The recommended file/folder structure for a Model Context Protocol (MCP) server project should prioritize clarity, modularity, and scalability. A typical structure includes separate directories for application code, configuration, models, services, and documentation. For example, a root directory might contain folders like src/
(core application logic), config/
(environment settings), models/
(model definitions and weights), routes/
(API endpoints), and tests/
(test suites). This separation ensures components remain isolated, making the project easier to maintain and extend. Root-level files like Dockerfile
, requirements.txt
, and README.md
provide essential setup and deployment instructions.

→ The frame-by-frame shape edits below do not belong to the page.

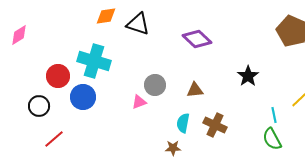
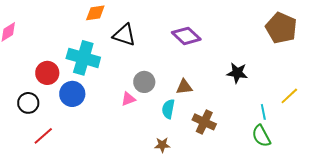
black triangle: (138, 24) -> (124, 35), moved
black star: (248, 76) -> (237, 73), turned -30
cyan semicircle: (183, 123) -> (168, 109), moved

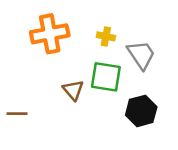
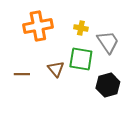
brown line: (17, 114) -> (22, 74), moved

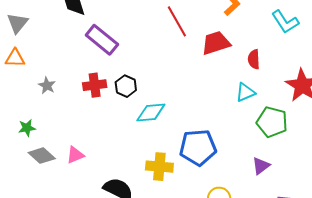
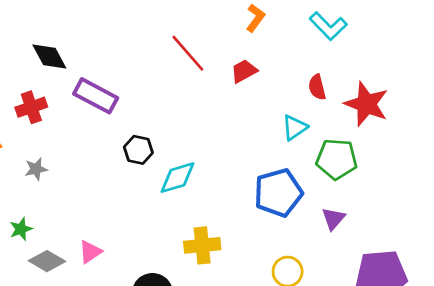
red trapezoid: (216, 43) -> (244, 71), size x0.7
red semicircle: (254, 59) -> (317, 87), moved
red cross: (95, 85) -> (31, 107), moved
gray star: (47, 86) -> (36, 169), turned -30
blue pentagon: (198, 147) -> (278, 193), moved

Key directories include src/services
for business logic (e.g., model inference pipelines), src/middleware
for authentication or logging, and src/schemas
for data validation classes. The models/
directory could store model binaries, version-specific subfolders (e.g., v1/
, v2/
), and preprocessing scripts. Configuration files in config/
(e.g., settings.yaml
) centralize environment variables and server parameters. API routes in routes/
define endpoints like /predict
or /health
and delegate logic to services. Tests should mirror the source structure, with tests/unit
and tests/integration
validating individual components and end-to-end workflows. Utility scripts for deployment or data processing might reside in scripts/
.
Additional considerations include a docs/
folder for API specifications (e.g., OpenAPI YAML files) and architecture diagrams. Use a .env
file for environment-specific secrets (e.g., API keys), but exclude it from version control. Include a docker-compose.yml
for local development with dependencies like databases. For example, a model cache service in docker-compose.yml
could link to the MCP server. Log files might be stored in logs/
, with rotation policies defined in the application code. This structure balances practicality with flexibility, allowing teams to adapt it to specific needs while maintaining consistency across environments.